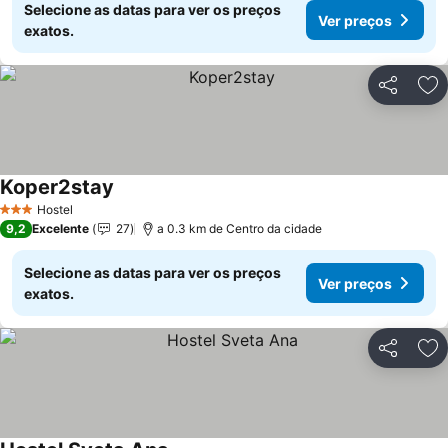
Selecione as datas para ver os preços
Ver preços
exatos.
Partilhar
Ad
Koper2stay
Hostel
3 Estrelas
9,2
Excelente
27
a 0.3 km de Centro da cidade
Selecione as datas para ver os preços
Ver preços
exatos.
Partilhar
Ad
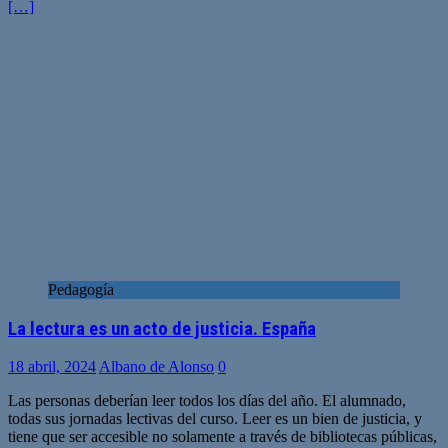
[…]
Pedagogía
La lectura es un acto de justicia. España
18 abril, 2024
Albano de Alonso
0
Las personas deberían leer todos los días del año. El alumnado,
todas sus jornadas lectivas del curso. Leer es un bien de justicia, y
tiene que ser accesible no solamente a través de bibliotecas públicas,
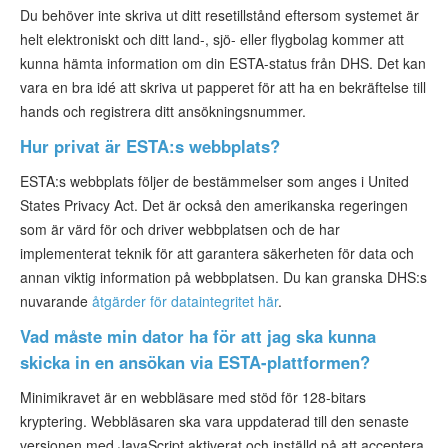
Du behöver inte skriva ut ditt resetillstånd eftersom systemet är
helt elektroniskt och ditt land-, sjö- eller flygbolag kommer att
kunna hämta information om din ESTA-status från DHS. Det kan
vara en bra idé att skriva ut papperet för att ha en bekräftelse till
hands och registrera ditt ansökningsnummer.
Hur privat är ESTA:s webbplats?
ESTA:s webbplats följer de bestämmelser som anges i United
States Privacy Act. Det är också den amerikanska regeringen
som är värd för och driver webbplatsen och de har
implementerat teknik för att garantera säkerheten för data och
annan viktig information på webbplatsen. Du kan granska DHS:s
nuvarande
åtgärder för dataintegritet här
.
Vad måste min dator ha för att jag ska kunna
skicka in en ansökan via ESTA-plattformen?
Minimikravet är en webbläsare med stöd för 128-bitars
kryptering. Webbläsaren ska vara uppdaterad till den senaste
versionen med JavaScript aktiverat och inställd på att acceptera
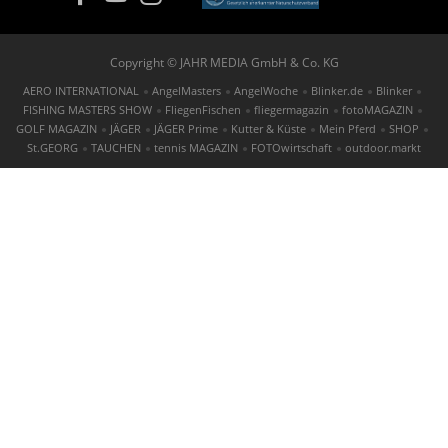
Copyright © JAHR MEDIA GmbH & Co. KG
AERO INTERNATIONAL
AngelMasters
AngelWoche
Blinker.de
Blinker
FISHING MASTERS SHOW
FliegenFischen
fliegermagazin
fotoMAGAZIN
GOLF MAGAZIN
JÄGER
JÄGER Prime
Kutter & Küste
Mein Pferd
SHOP
St.GEORG
TAUCHEN
tennis MAGAZIN
FOTOwirtschaft
outdoor.markt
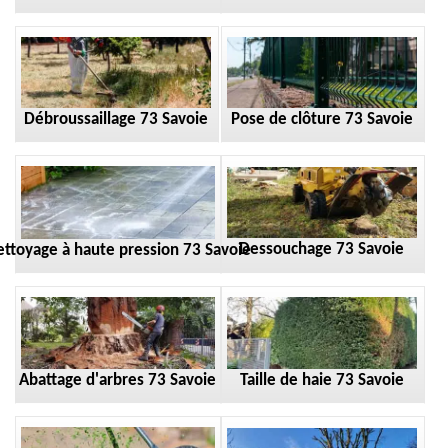
Débroussaillage 73 Savoie
Pose de clôture 73 Savoie
Dessouchage 73 Savoie
ttoyage à haute pression 73 Savoie
Taille de haie 73 Savoie
Abattage d'arbres 73 Savoie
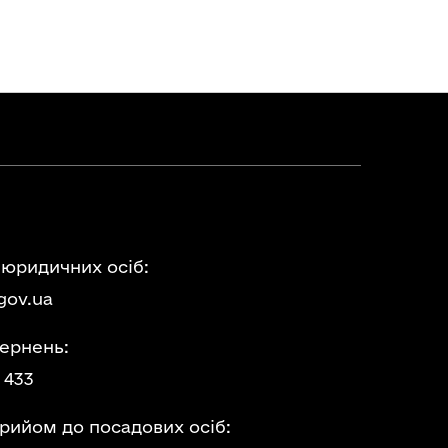
 юридичних осіб:
gov.ua
ернень:
 433
прийом до посадових осіб:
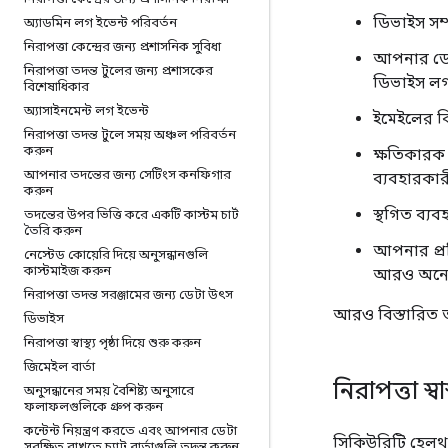
ডিভাইস সম্
অ্যাডমিন লগ ইভেন্ট পরিবর্তন
নিরাপত্তা কেন্দ্রের জন্য প্রশাসনিক সুবিধা
আপনার ডেটা
নিরাপত্তা তদন্ত টুলের জন্য প্রশাসকের
ডিভাইস লগ 
বিশেষাধিকার
অ্যাসাইনমেন্ট লগ ইভেন্ট
ইমেইলের বিষ
নিরাপত্তা তদন্ত টুলে সময় অঞ্চল পরিবর্তন
করুন
ক্ষতিকারক 
আপনার তদন্তের জন্য সেটিংস কনফিগার
ব্যবহারকার
করুন
স্থগিত ব্য
তদন্তের উপর ভিত্তি করে একটি কাস্টম চার্ট
তৈরি করুন
আপনার প্রত
নেস্টেড কোয়েরি দিয়ে অনুসন্ধানগুলি
কাস্টমাইজ করুন
আরও অনেক 
নিরাপত্তা তদন্ত সরঞ্জামের জন্য ডেটা উৎস
আরও বিস্তারিত তথ
ডিভাইস
নিরাপত্তা স্বাস্থ্য পৃষ্ঠা দিয়ে শুরু করুন
জিমেইল বার্তা
নিরাপত্তা স্বাস্
অনুসন্ধানের সময় বৈশিষ্ট্য অনুসারে
ফলাফলগুলিকে গ্রুপ করুন
কন্টেন্ট নিয়ন্ত্রণ করতে এবং আপনার ডেটা
সিকিউরিটি হেল
সুরক্ষিত রাখতে চ্যাট বার্তাগুলি তদন্ত করুন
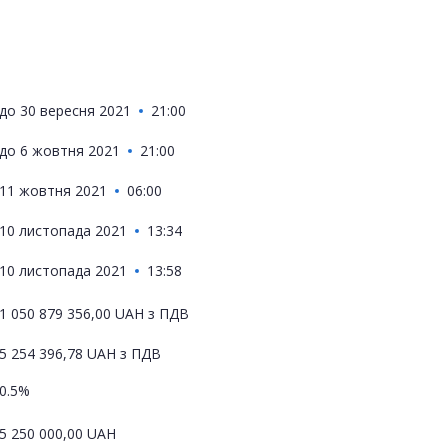
до
30 вересня 2021
21:00
до
6 жовтня 2021
21:00
11 жовтня 2021
06:00
10 листопада 2021
13:34
10 листопада 2021
13:58
1 050 879 356,00
UAH
з ПДВ
5 254 396,78
UAH
з ПДВ
0.5%
5 250 000,00
UAH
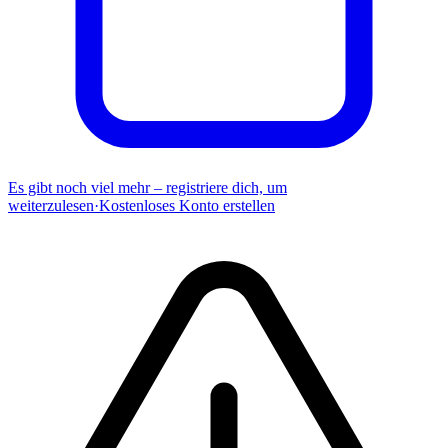
Es gibt noch viel mehr – registriere dich, um
weiterzulesen
·
Kostenloses Konto erstellen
--------------------------------------------------
**Work to complete:** What must be output is the exact run of lines from the one holding "5 250 000,00" through the end of the entries above, both ends included, minus the pictures.

**Result:**
5 250 000,00
UAH
Es gibt noch viel mehr – registriere dich, um
weiterzulesen
·
Kostenloses Konto erstellen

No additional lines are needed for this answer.